The proposed Bharatiya Nyaya Sanhita (BNS) Bill, aimed at replacing the current Indian Penal Code (IPC), is raising concerns regarding the absence of procedural safeguards against false implication in cases involving terrorism. Legal expert M.S. Khan highlighted that the new law lacks crucial provisions present in anti-terror legislation like the Unlawful Activities Prevention Act (UAPA) and Maharashtra Control of Organized Crime Act (MCOCA). Khan emphasized, "All safeguards have been bypassed in the new law. Now any police officer can register a First Information Report (FIR) against anyone saying the person is a terrorist."
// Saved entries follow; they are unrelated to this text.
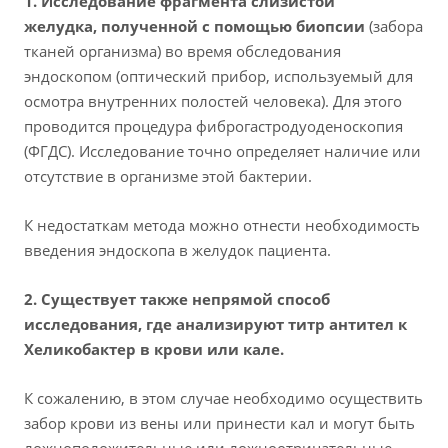
1. Исследование фрагмента слизистой
желудка, полученной с помощью биопсии
(забора
тканей организма) во время обследования
эндоскопом (оптический прибор, используемый для
осмотра внутренних полостей человека). Для этого
проводится процедура фиброгастродуоденоскопия
(ФГДС). Исследование точно определяет наличие или
отсутствие в организме этой бактерии.
К недостаткам метода можно отнести необходимость
введения эндоскопа в желудок пациента.
2. Существует также непрямой способ
исследования, где анализируют титр антител к
Хеликобактер в крови или кале.
К сожалению, в этом случае необходимо осуществить
забор крови из вены или принести кал и могут быть
ложноположительные или ложноотрицательные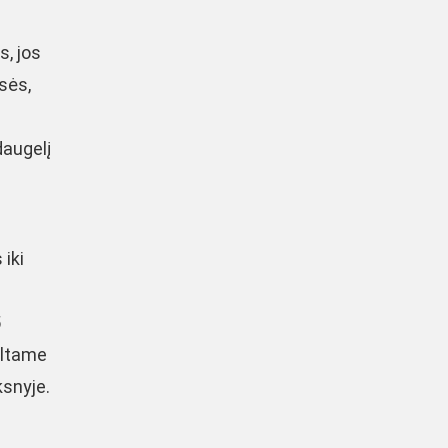
s, jos
usės,
daugelį
 iki
s
5
altame
snyje.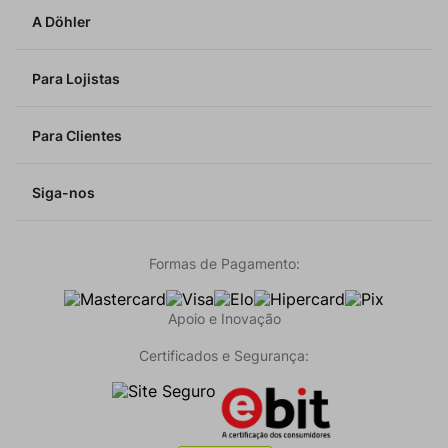
A Döhler
Para Lojistas
Para Clientes
Siga-nos
Formas de Pagamento:
Apoio e Inovação
Certificados e Segurança: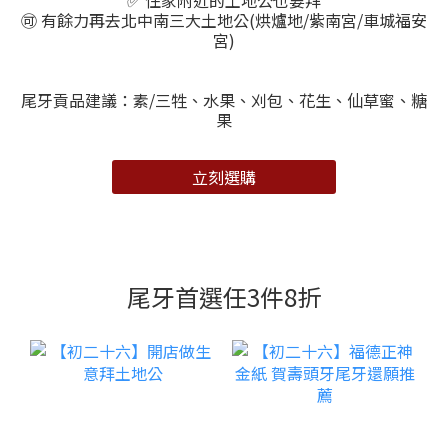
✅ 住家附近的土地公也要拜
🉑 有餘力再去北中南三大土地公(烘爐地/紫南宮/車城福安
宮)
尾牙貢品建議：素/三牲、水果、刈包、花生、仙草蜜、糖
果
立刻選購
尾牙首選任3件8折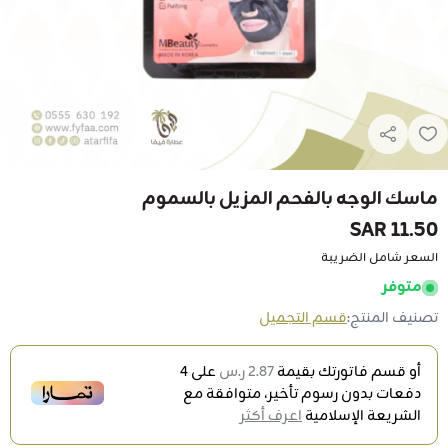
ماسك الوجه بالفحم المزيل بالسموم
11.50 SAR
السعر شامل الضريبة
متوفر
تصنيف المنتج:
قسم التجميل
أو قسم فاتورتك بقيمة
2.87 ر.س
على
4
دفعات بدون رسوم تأخير، متوافقة مع
الشريعة الإسلامية
اعرف أكثر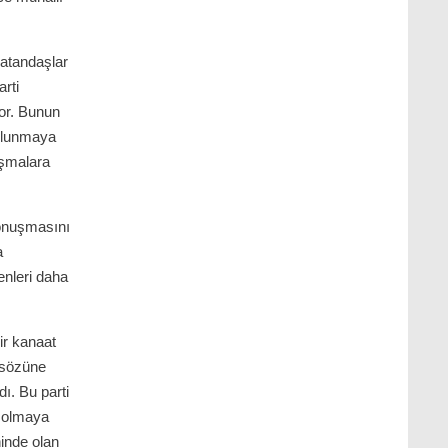
atandaşlar
arti
yor. Bunun
ulunmaya
uşmalara
konuşmasını
a
lenleri daha
ir kanaat
 sözüne
ı. Bu parti
n olmaya
inde olan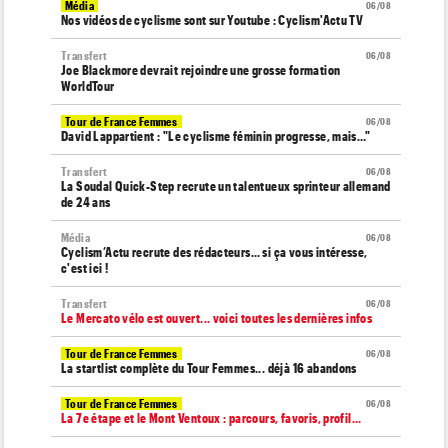
Média
06/08
Nos vidéos de cyclisme sont sur Youtube : Cyclism'Actu TV
Transfert
06/08
Joe Blackmore devrait rejoindre une grosse formation
WorldTour
Tour de France Femmes
06/08
David Lappartient : "Le cyclisme féminin progresse, mais…"
Transfert
06/08
La Soudal Quick-Step recrute un talentueux sprinteur allemand
de 24 ans
Média
06/08
Cyclism’Actu recrute des rédacteurs… si ça vous intéresse,
c'est ici !
Transfert
06/08
Le Mercato vélo est ouvert... voici toutes les dernières infos
Tour de France Femmes
06/08
La startlist complète du Tour Femmes... déjà 16 abandons
Tour de France Femmes
06/08
La 7e étape et le Mont Ventoux : parcours, favoris, profil…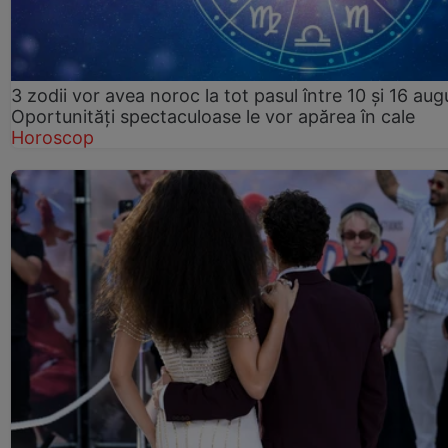
3 zodii vor avea noroc la tot pasul între 10 și 16 aug
Oportunități spectaculoase le vor apărea în cale
Horoscop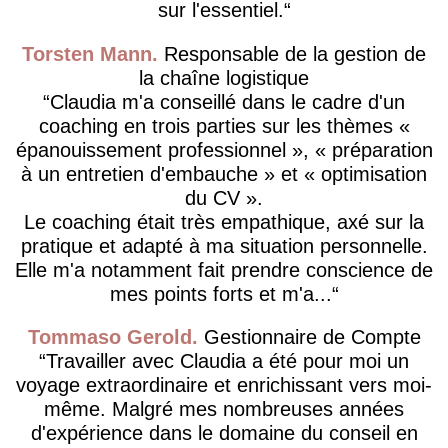
sur l'essentiel.
Torsten Mann
Responsable de la gestion de
la chaîne logistique
Claudia m'a conseillé dans le cadre d'un
coaching en trois parties sur les thèmes «
épanouissement professionnel », « préparation
à un entretien d'embauche » et « optimisation
du CV ».
Le coaching était très empathique, axé sur la
pratique et adapté à ma situation personnelle.
Elle m'a notamment fait prendre conscience de
mes points forts et m'a...
Tommaso Gerold
Gestionnaire de Compte
Travailler avec Claudia a été pour moi un
voyage extraordinaire et enrichissant vers moi-
même. Malgré mes nombreuses années
d'expérience dans le domaine du conseil en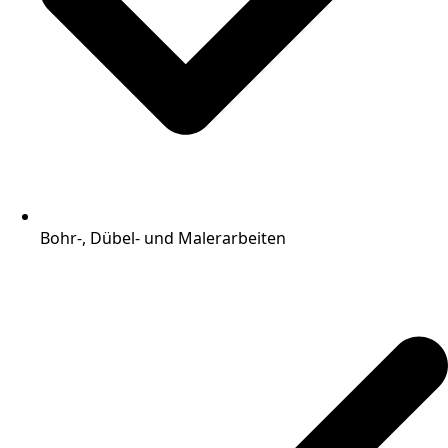
Bohr-, Dübel- und Malerarbeiten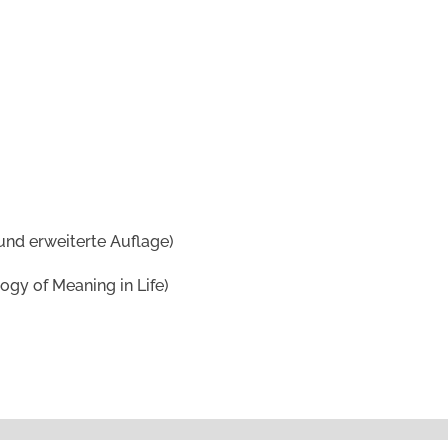
und erweiterte Auflage)
ogy of Meaning in Life)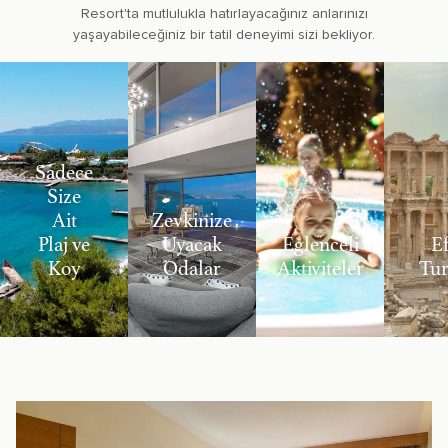
Resort'ta mutlulukla hatırlayacağınız anlarınızı
yaşayabileceğiniz bir tatil deneyimi sizi bekliyor.
Sadece
Size
Ait
Zevkinize
Plaj ve
Uyacak
Eğlenceli
Ef
Koy
Odalar
Aktiviteler
Tur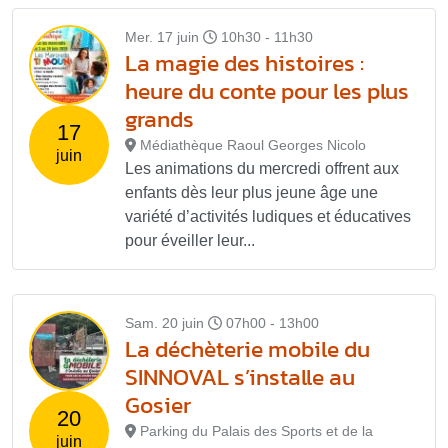
Mer. 17 juin
10h30 - 11h30
La magie des histoires :
heure du conte pour les plus
grands
17
Médiathèque Raoul Georges Nicolo
juin
Les animations du mercredi offrent aux
enfants dès leur plus jeune âge une
variété d’activités ludiques et éducatives
pour éveiller leur...
Sam. 20 juin
07h00 - 13h00
La déchèterie mobile du
SINNOVAL s’installe au
Gosier
20
Parking du Palais des Sports et de la
juin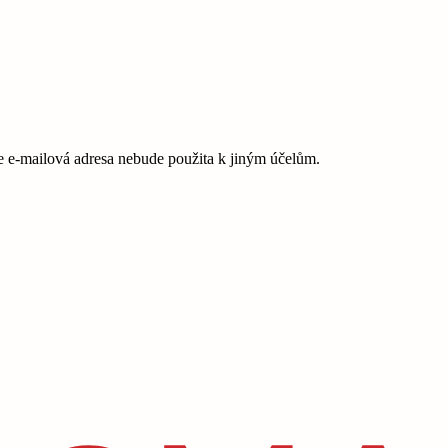
e-mailová adresa nebude použita k jiným účelům.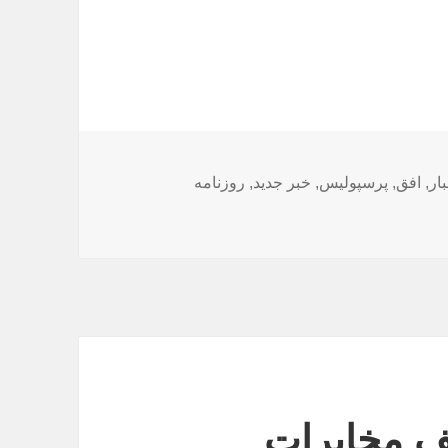
بار
,
افق
,
پرسپولیس
,
خبر جدید
,
روزنامه
ف مخابرات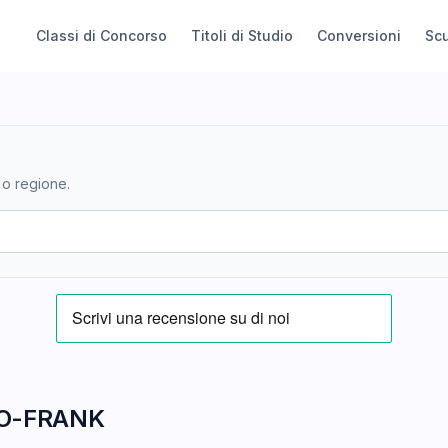
Classi di Concorso
Titoli di Studio
Conversioni
Sc
 o regione.
SO-FRANK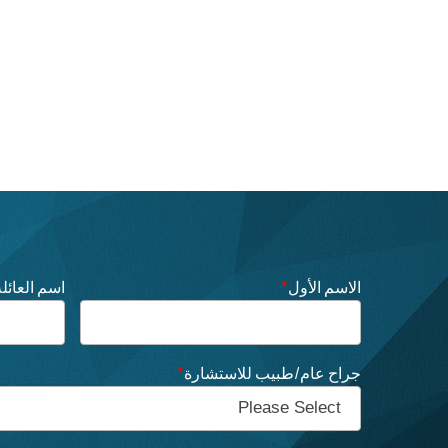
الاسم الأول
*
اسم العائلة
جراح عام/طبيب للاستشارة
*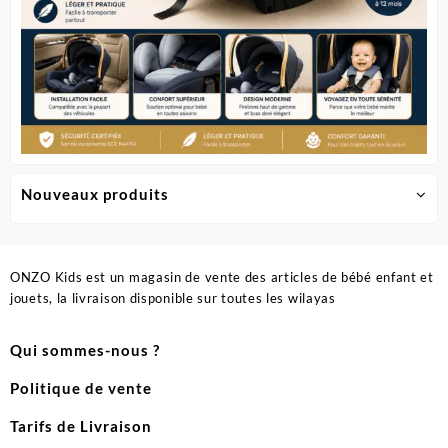
Nouveaux produits
ONZO Kids est un magasin de vente des articles de bébé enfant et
jouets, la livraison disponible sur toutes les wilayas
Qui sommes-nous ?
Politique de vente
Tarifs de Livraison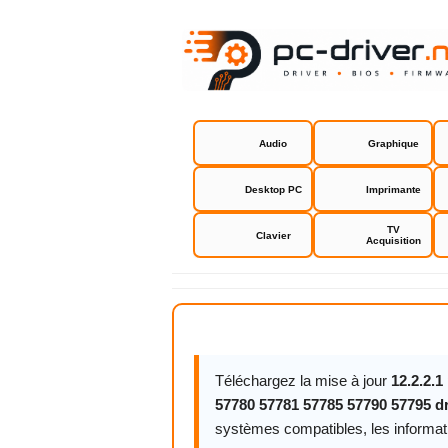
Audio
Graphique
Desktop PC
Imprimante
TV
Clavier
Acquisition
Broadcom N
Téléchargez la mise à jour
12.2.2.1
57780 57781 57785 57790 57795 dr
systèmes compatibles, les informatio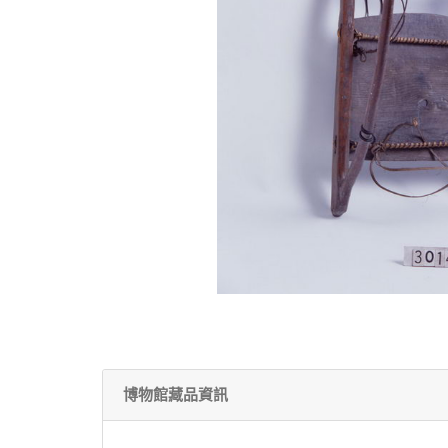
博物館藏品資訊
Khan further noted that while terrorism-related offenses are distinct and require specific safeguards, the proposed law lacks the checks present in the UAPA and MCOCA. These omissions allow police officers to initiate terrorism-related FIRs without the oversight mandated by existing laws.
The BNS Bill introduces a distinct definition of terrorism as a separate offense, differentiating it from the UAPA, which primarily targets terrorist activities. Khan stressed that the proposed law's deficiencies, such as the absence of senior officer approval prior to FIR filing and specific criteria for investigating officers, could impede the progress of trials.
Interestingly, the new Bill includes "causing floods" as a form of terrorist activity. While seemingly unconventional, this provision stems from the Assam government's previous action of prosecuting individuals for "man-made" floods. This precedent, albeit unusual, adds to the evolving legal landscape.
The BNS Bill's unique approach to defining and addressing terrorism-related offenses underscores the intricate balance between legal frameworks and real-world scenarios. These developments raise crucial questions about safeguarding individuals' rights while ensuring national security and justice.